By Mike Wise
Wallkill, N.Y.— About nine years ago, a chestnut thoroughbred named Creme de la Fete was assigned a new groom, Efrain Silva. He gave the horse antibiotics, scrubbed his mane and forelegs, dewormed him and, in Mr. Silva's estimation, prolonged his life for about three years. But when Creme, as he affectionately called the horse, grew old and weak, Mr. Silva was not ready for it. Creme had become his second family, the only living being he had any meaningful relationship with on many afternoons ... at Wallkill Correctional Facility, the medium-security state prison.
Through a partnership with the Thoroughbred Retirement Foundation, the [American] nation's largest and oldest thoroughbred-rescue operation, the prison has operated a work program for the past 18 years for inmates to care for the former champions, runners-up and perennial losers. Most of them no longer have practical economic value -- other than the $600 a meat buyer might pay -- before they come to a pasture in upstate New York to live out their years.

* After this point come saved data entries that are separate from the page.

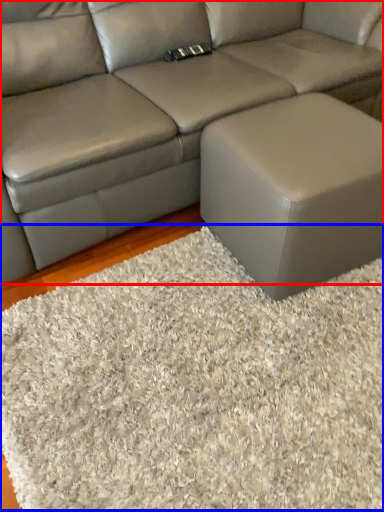 Question: Which object is closer to the camera taking this photo, studio couch (highlighted by a red box) or mat (highlighted by a blue box)?

Choices:
 (A) studio couch
 (B) mat

Answer: (B) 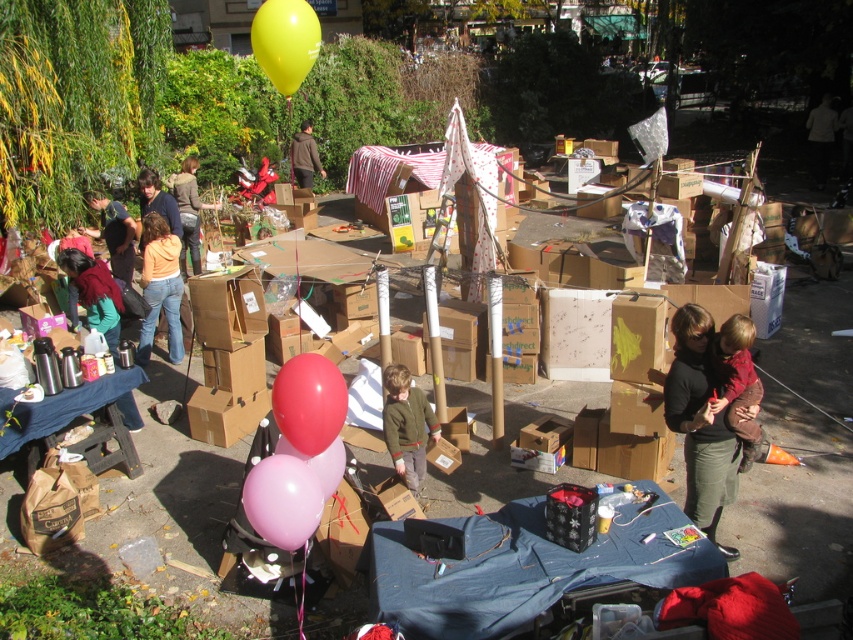 Question: Which point is closer to the camera?

Choices:
 (A) (321, 449)
 (B) (393, 422)
 (C) (320, 456)
 (D) (294, 476)

Answer: (D)

Question: Which point is closer to the camera?

Choices:
 (A) (287, 420)
 (B) (387, 445)

Answer: (A)

Question: Is brown cardboard box at center behind brown soft jacket at center?

Choices:
 (A) yes
 (B) no

Answer: (B)

Question: Which object is farther from the camera taking this photo?

Choices:
 (A) pink rubber balloon at center
 (B) green wool sweater at center
 (C) orange cotton shirt at center
 (D) yellow rubber balloon at upper center

Answer: (C)

Question: Is matte black sweater at center positioned in front of pink rubber balloon at lower center?

Choices:
 (A) no
 (B) yes

Answer: (A)

Question: Is yellow rubber balloon at upper center wider than pink rubber balloon at center?

Choices:
 (A) no
 (B) yes

Answer: (A) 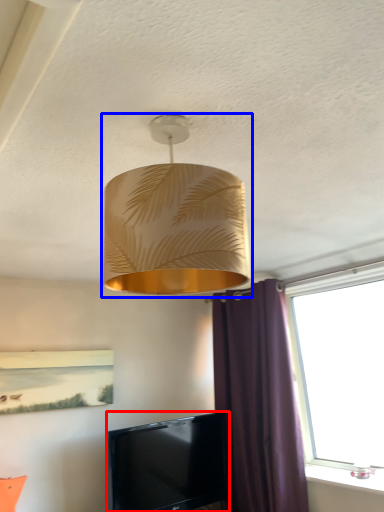 Question: Which object appears farthest to the camera in this image, television (highlighted by a red box) or lamp (highlighted by a blue box)?

Choices:
 (A) television
 (B) lamp

Answer: (A) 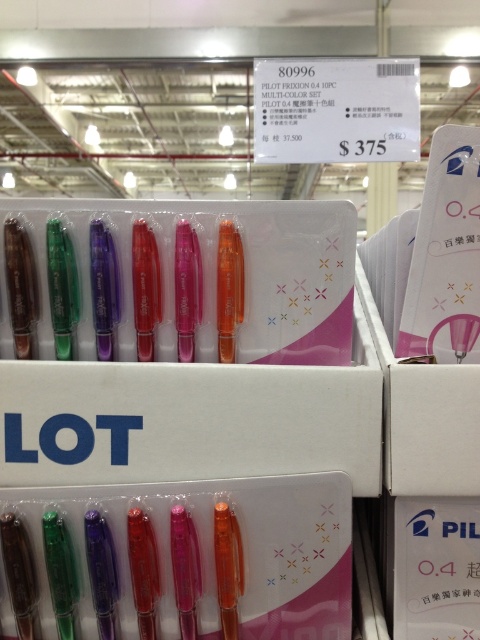 Question: Which of the following is the farthest from the observer?

Choices:
 (A) (166, 483)
 (B) (323, 468)

Answer: (A)

Question: Can you confirm if translucent plastic pens at center is wider than translucent plastic pens at lower center?

Choices:
 (A) no
 (B) yes

Answer: (B)

Question: Which of the following is the farthest from the observer?

Choices:
 (A) (84, 355)
 (B) (166, 604)

Answer: (A)

Question: Can you confirm if translucent plastic pens at center is wider than translucent plastic pens at lower center?

Choices:
 (A) yes
 (B) no

Answer: (A)

Question: Does translucent plastic pens at center appear on the right side of translucent plastic pens at lower center?

Choices:
 (A) yes
 (B) no

Answer: (A) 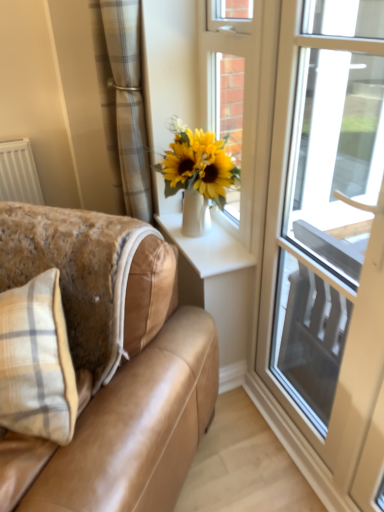 The width and height of the screenshot is (384, 512). I want to click on transparent glass door at right, so click(x=326, y=251).

Locate an element on the screen. transparent glass door at right is located at coordinates (326, 251).

From the picture: From the image's perspective, relative to white glossy door at upper center, is tan leather couch at lower left above or below?

Based on their image positions, tan leather couch at lower left is located beneath white glossy door at upper center.

Between tan leather couch at lower left and white glossy door at upper center, which one appears on the left side from the viewer's perspective?

tan leather couch at lower left.

Between tan leather couch at lower left and white glossy door at upper center, which one has larger size?

tan leather couch at lower left.

Is point (336, 234) positioned in front of point (145, 194)?

Yes, it is.

Which of these two, transparent glass door at right or plaid fabric curtain at upper left, stands taller?

transparent glass door at right.

Which is behind, transparent glass door at right or plaid fabric curtain at upper left?

plaid fabric curtain at upper left is further from the camera.

Measure the distance between transparent glass door at right and plaid fabric curtain at upper left.

transparent glass door at right is 4.97 feet away from plaid fabric curtain at upper left.

Is point (224, 130) behind point (242, 263)?

Yes, it is behind point (242, 263).

Between white glossy door at upper center and white glossy vase at upper center, which one has more height?

With more height is white glossy door at upper center.

The height and width of the screenshot is (512, 384). In the image, there is a white glossy door at upper center. Identify the location of window sill below it (from the image's perspective). (207, 247).

Are white glossy door at upper center and white glossy vase at upper center making contact?

white glossy door at upper center is not next to white glossy vase at upper center, and they're not touching.

Can we say transparent glass door at right lies outside white glossy vase at upper center?

Indeed, transparent glass door at right is completely outside white glossy vase at upper center.

Is the position of transparent glass door at right less distant than that of white glossy vase at upper center?

Yes, transparent glass door at right is in front of white glossy vase at upper center.

Which is more to the right, transparent glass door at right or white glossy vase at upper center?

From the viewer's perspective, transparent glass door at right appears more on the right side.

From the picture: How different are the orientations of transparent glass door at right and white glossy vase at upper center in degrees?

The angular difference between transparent glass door at right and white glossy vase at upper center is 0.868 degrees.

Is white glossy door at upper center bigger than plaid fabric curtain at upper left?

No, white glossy door at upper center is not bigger than plaid fabric curtain at upper left.

Is white glossy door at upper center aimed at plaid fabric curtain at upper left?

No.

From a real-world perspective, is white glossy door at upper center positioned above or below plaid fabric curtain at upper left?

Clearly, from a real-world perspective, white glossy door at upper center is below plaid fabric curtain at upper left.

Considering the relative sizes of white glossy vase at upper center and transparent glass door at right in the image provided, is white glossy vase at upper center thinner than transparent glass door at right?

No.

Locate an element on the screen. The width and height of the screenshot is (384, 512). window sill that appears above the transparent glass door at right (from the image's perspective) is located at coordinates (207, 247).

Which object is positioned more to the left, white glossy vase at upper center or transparent glass door at right?

white glossy vase at upper center.

Consider the image. Can you confirm if white glossy vase at upper center is taller than transparent glass door at right?

Incorrect, the height of white glossy vase at upper center is not larger of that of transparent glass door at right.

Is point (235, 248) farther from viewer compared to point (212, 55)?

No, it is in front of (212, 55).

Is white glossy door at upper center inside white glossy vase at upper center?

Definitely not — white glossy door at upper center is not inside white glossy vase at upper center.

Based on the photo, is white glossy vase at upper center behind white glossy door at upper center?

Yes, white glossy vase at upper center is further from the viewer.

You are a GUI agent. You are given a task and a screenshot of the screen. Output one action in this format:
    pyautogui.click(x=<x>, y=<y>)
    Task: Click on the door that is behind the tan leather couch at lower left
    
    Given the screenshot: What is the action you would take?
    pyautogui.click(x=232, y=93)

Where is `curtain lying above the transparent glass door at right (from the image's perspective)`? The height and width of the screenshot is (512, 384). curtain lying above the transparent glass door at right (from the image's perspective) is located at coordinates (123, 103).

Estimate the real-world distances between objects in this image. Which object is further from plaid fabric curtain at upper left, tan leather couch at lower left or transparent glass door at right?

Based on the image, transparent glass door at right appears to be further to plaid fabric curtain at upper left.

Looking at the image, which one is located closer to transparent glass door at right, white glossy vase at upper center or plaid fabric curtain at upper left?

Based on the image, plaid fabric curtain at upper left appears to be nearer to transparent glass door at right.

Consider the image. Which object lies further to the anchor point plaid fabric curtain at upper left, white glossy door at upper center or tan leather couch at lower left?

tan leather couch at lower left is further to plaid fabric curtain at upper left.

When comparing their distances from plaid fabric curtain at upper left, does transparent glass door at right or white glossy vase at upper center seem closer?

The object closer to plaid fabric curtain at upper left is white glossy vase at upper center.

Considering their positions, is white glossy door at upper center positioned further to white glossy vase at upper center than tan leather couch at lower left?

tan leather couch at lower left is positioned further to the anchor white glossy vase at upper center.

From the image, which object appears to be nearer to white glossy door at upper center, plaid fabric curtain at upper left or tan leather couch at lower left?

plaid fabric curtain at upper left.

From the image, which object appears to be nearer to transparent glass door at right, tan leather couch at lower left or white glossy door at upper center?

white glossy door at upper center.

From the image, which object appears to be nearer to plaid fabric curtain at upper left, white glossy vase at upper center or tan leather couch at lower left?

Based on the image, white glossy vase at upper center appears to be nearer to plaid fabric curtain at upper left.

This screenshot has width=384, height=512. In order to click on door between tan leather couch at lower left and transparent glass door at right in this screenshot , I will do `click(232, 93)`.

Where is `studio couch between transparent glass door at right and white glossy vase at upper center from front to back`? The height and width of the screenshot is (512, 384). studio couch between transparent glass door at right and white glossy vase at upper center from front to back is located at coordinates (112, 364).

This screenshot has height=512, width=384. What are the coordinates of `door between plaid fabric curtain at upper left and tan leather couch at lower left in the up-down direction` in the screenshot? It's located at (232, 93).

Identify the location of door between transparent glass door at right and white glossy vase at upper center in the front-back direction. Image resolution: width=384 pixels, height=512 pixels. (232, 93). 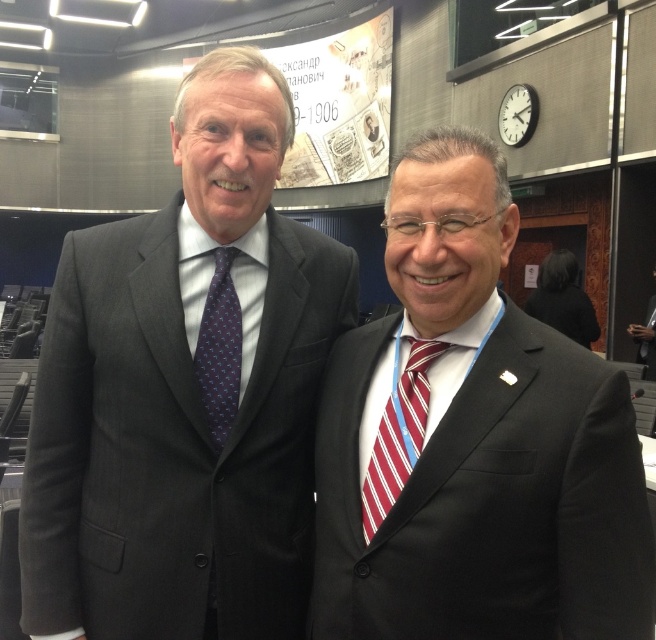 Identify the location of red striped tie at right. (x=382, y=472).

Between red striped tie at right and dark blue silk tie at center, which one is positioned higher?

dark blue silk tie at center is above.

Between point (386, 464) and point (209, 397), which one is positioned behind?

Positioned behind is point (209, 397).

Where is `red striped tie at right`? Image resolution: width=656 pixels, height=640 pixels. red striped tie at right is located at coordinates (382, 472).

What do you see at coordinates (472, 440) in the screenshot? This screenshot has width=656, height=640. I see `matte black suit at right` at bounding box center [472, 440].

Does matte black suit at right have a smaller size compared to dark blue silk tie at center?

Actually, matte black suit at right might be larger than dark blue silk tie at center.

Between point (611, 451) and point (201, 384), which one is positioned behind?

The point (201, 384) is behind.

Identify the location of matte black suit at right. (472, 440).

Does dark gray suit at left lie behind red striped tie at right?

Yes, it is.

Does dark gray suit at left appear under red striped tie at right?

Incorrect, dark gray suit at left is not positioned below red striped tie at right.

This screenshot has width=656, height=640. What are the coordinates of `dark gray suit at left` in the screenshot? It's located at (186, 392).

Find the location of a particular element. The image size is (656, 640). dark gray suit at left is located at coordinates [186, 392]. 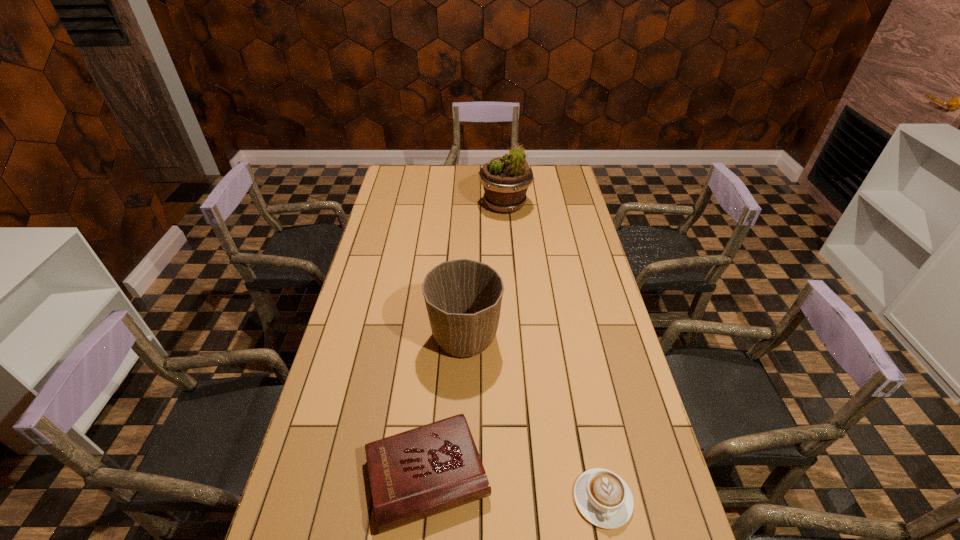 Choose which object is the second nearest neighbor to the hardback book. Please provide its 2D coordinates. Your answer should be formatted as a tuple, i.e. [(x, y)], where the tuple contains the x and y coordinates of a point satisfying the conditions above.

[(603, 498)]

Identify which object is the second nearest to the cappuccino. Please provide its 2D coordinates. Your answer should be formatted as a tuple, i.e. [(x, y)], where the tuple contains the x and y coordinates of a point satisfying the conditions above.

[(463, 297)]

Locate an element on the screen. vacant region that satisfies the following two spatial constraints: 1. on the back side of the tallest object; 2. on the left side of the hardback book is located at coordinates (451, 205). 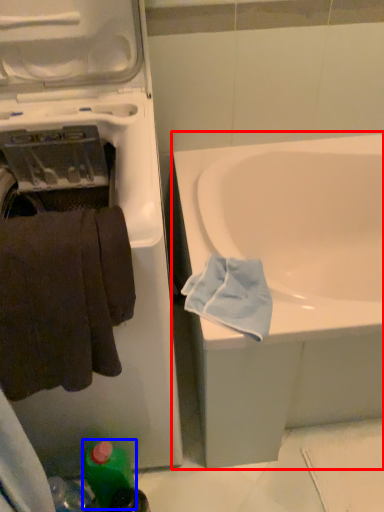 Question: Which of the following is the farthest to the observer, bathtub (highlighted by a red box) or bottle (highlighted by a blue box)?

Choices:
 (A) bathtub
 (B) bottle

Answer: (B) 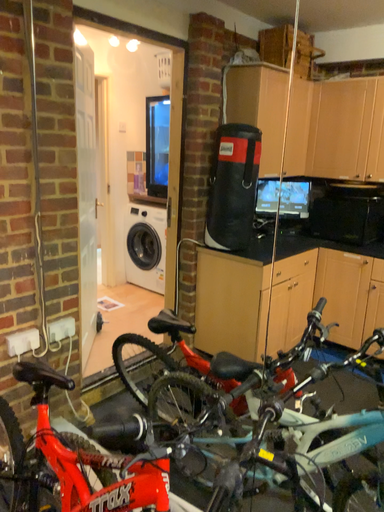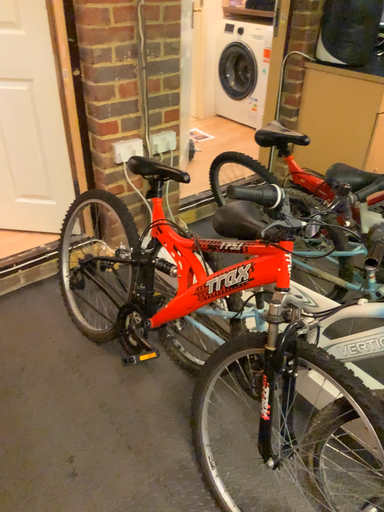 Question: How did the camera likely rotate when shooting the video?

Choices:
 (A) rotated left
 (B) rotated right

Answer: (A) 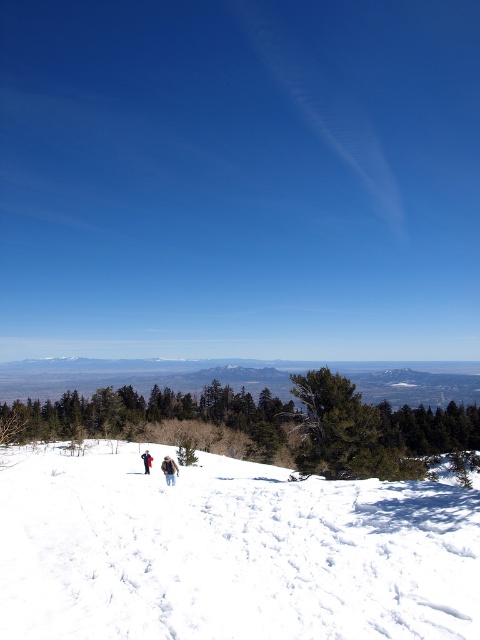 Does white powdery snow at center have a greater height compared to brown fuzzy jacket at center?

Yes, white powdery snow at center is taller than brown fuzzy jacket at center.

Consider the image. Who is shorter, white powdery snow at center or brown fuzzy jacket at center?

brown fuzzy jacket at center is shorter.

I want to click on white powdery snow at center, so click(228, 552).

Does point (173, 472) lie behind point (149, 454)?

No.

Which of these two, brown fuzzy jacket at center or brown woolen jacket at center, stands shorter?

brown fuzzy jacket at center is shorter.

Which is behind, point (166, 464) or point (148, 470)?

Positioned behind is point (148, 470).

Find the location of a particular element. brown fuzzy jacket at center is located at coordinates (169, 468).

Who is more distant from viewer, (474, 564) or (148, 472)?

Positioned behind is point (148, 472).

Does white powdery snow at center have a larger size compared to brown woolen jacket at center?

Yes.

Between point (220, 563) and point (149, 460), which one is positioned behind?

Positioned behind is point (149, 460).

Where is `white powdery snow at center`? white powdery snow at center is located at coordinates (228, 552). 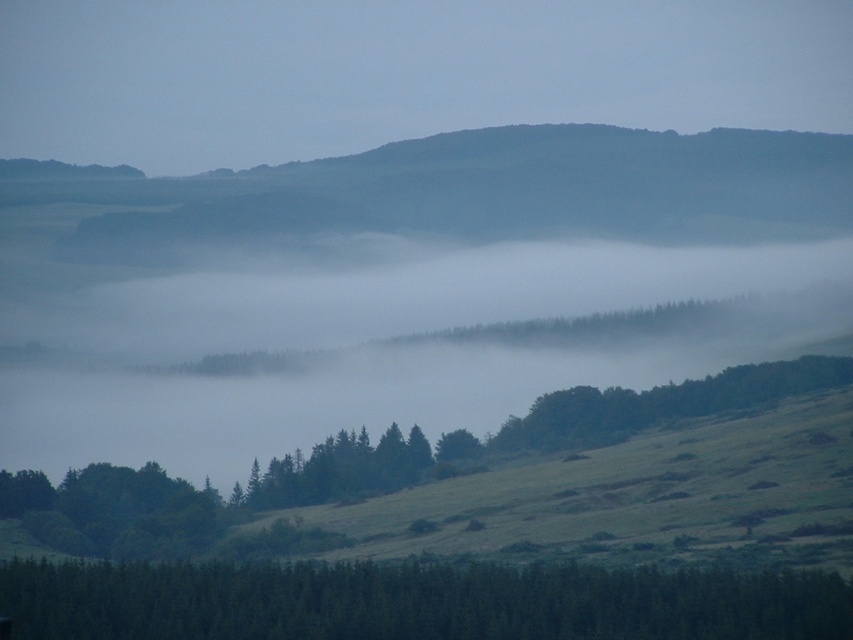 You are standing on the grassy slope in the foreground of the landscape. You notice two points marked in the scene. Which point, point (173, 620) or point (148, 474), is closer to you?

Point (173, 620) is closer to the viewer than point (148, 474).

You are a hiker trying to navigate through the misty valley. You notice two green matte trees in the foreground. Which tree, the green matte tree at lower center or the green matte tree at lower left, would provide more shade if you want to rest under it?

The green matte tree at lower center might provide more shade than the green matte tree at lower left because it is wider according to the description. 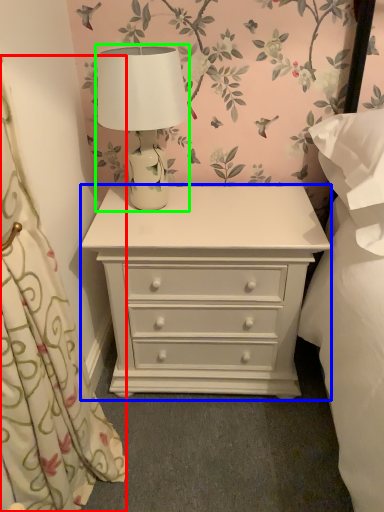 Question: Which is farther away from curtain (highlighted by a red box)? chest of drawers (highlighted by a blue box) or table lamp (highlighted by a green box)?

Choices:
 (A) chest of drawers
 (B) table lamp

Answer: (B) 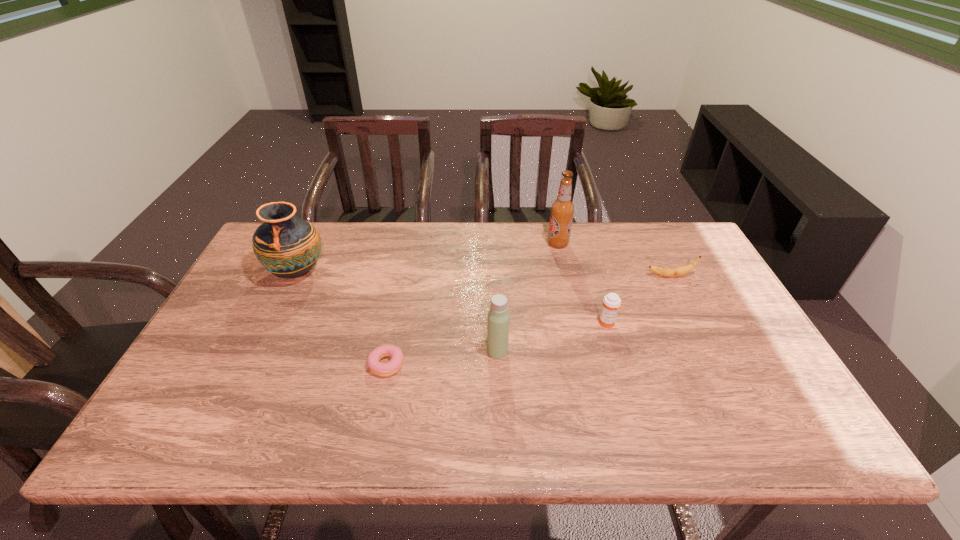 I want to click on free space at the far right corner of the desktop, so click(x=651, y=231).

This screenshot has width=960, height=540. Identify the location of vacant area between the banana and the beer bottle. (613, 260).

Locate an element on the screen. This screenshot has width=960, height=540. free spot between the leftmost object and the rightmost object is located at coordinates (x=483, y=274).

Find the location of `empty space between the farthest object and the pottery`. empty space between the farthest object and the pottery is located at coordinates (427, 258).

The image size is (960, 540). I want to click on unoccupied area between the third shortest object and the leftmost object, so click(452, 298).

Where is `unoccupied area between the beer bottle and the leftmost object`? The image size is (960, 540). unoccupied area between the beer bottle and the leftmost object is located at coordinates (427, 258).

This screenshot has width=960, height=540. In order to click on vacant space that's between the fifth object from left to right and the rightmost object in this screenshot , I will do `click(638, 300)`.

Find the location of a particular element. The width and height of the screenshot is (960, 540). free space between the thermos bottle and the banana is located at coordinates (584, 313).

Find the location of a particular element. free spot between the medicine and the pottery is located at coordinates (452, 298).

This screenshot has height=540, width=960. In order to click on empty space between the pottery and the medicine in this screenshot , I will do `click(452, 298)`. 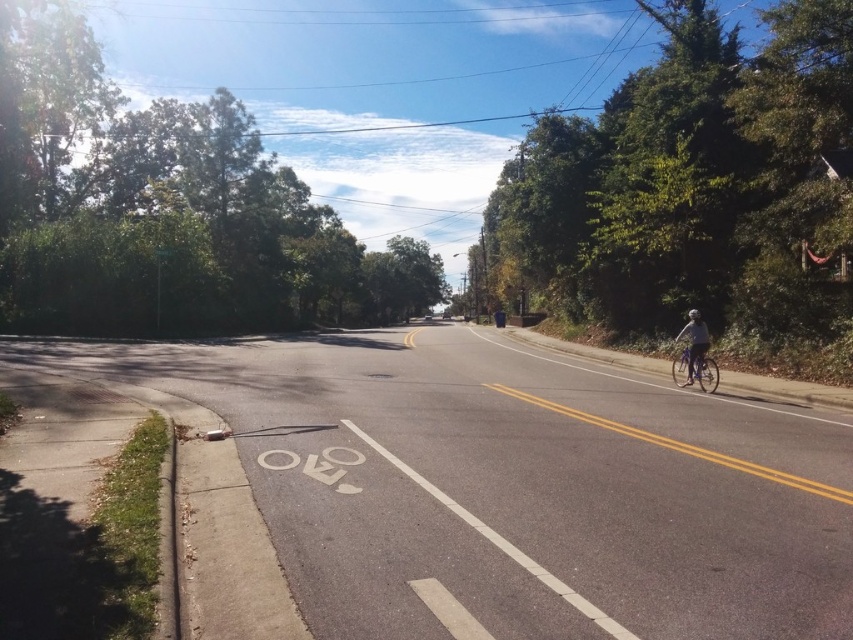 Is metallic silver bicycle at right shorter than black matte bicycle helmet at right?

Yes.

Can you confirm if metallic silver bicycle at right is positioned to the right of black matte bicycle helmet at right?

Incorrect, metallic silver bicycle at right is not on the right side of black matte bicycle helmet at right.

What do you see at coordinates (695, 358) in the screenshot?
I see `metallic silver bicycle at right` at bounding box center [695, 358].

This screenshot has height=640, width=853. Find the location of `metallic silver bicycle at right`. metallic silver bicycle at right is located at coordinates (695, 358).

Is gray fabric helmet at right above black matte bicycle helmet at right?

Actually, gray fabric helmet at right is below black matte bicycle helmet at right.

Is point (688, 356) positioned after point (691, 316)?

Yes, point (688, 356) is behind point (691, 316).

The width and height of the screenshot is (853, 640). In order to click on gray fabric helmet at right in this screenshot , I will do `click(694, 342)`.

Which is in front, point (500, 561) or point (691, 310)?

Point (500, 561) is in front.

Does white painted bike lane at center appear on the right side of black matte bicycle helmet at right?

In fact, white painted bike lane at center is to the left of black matte bicycle helmet at right.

Some of the horses had been discarded, left for dead in their stables before being rescued by the foundation and turned over to the program's director, Jim Tremper, and his 18-inmate crew ... He said he had seen the thoroughbreds change the prisoners' lives as much as they changed the horses'.
"Especially the more violent guys," Mr. Tremper said. "A lot of them have intimidated people with their size in their lives, and they seem to respect the power and strength of the animal. It humbles many of them."
... Klabin's Gold, son of Strike the Gold and Splendid Launch, resides up the hill. Few horses represent the unseemly side of the industry more than he does. Klabin's Gold was found 100 pounds underweight with three fractured legs in December in his stall at Suffolk Downs, a minor track in Boston. His hooves were so long that the horseshoes had imbedded themselves in the bottom of his feet.
None of the prisoners knew of Klabin's Gold's past, just as the horse has no conception of the inmates' past. "Neither of them care," Mr. Tremper said.